** Work required **
Whenever a line in the entries below contains "House", copy that line.

** Data supplied **

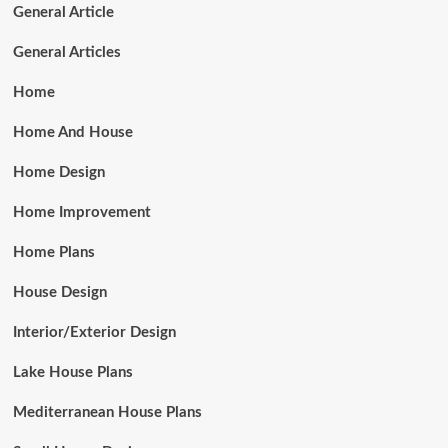
General Article
General Articles
Home
Home And House
Home Design
Home Improvement
Home Plans
House Design
Interior/Exterior Design
Lake House Plans
Mediterranean House Plans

** Result for this task **
Home And House
House Design
Lake House Plans
Mediterranean House Plans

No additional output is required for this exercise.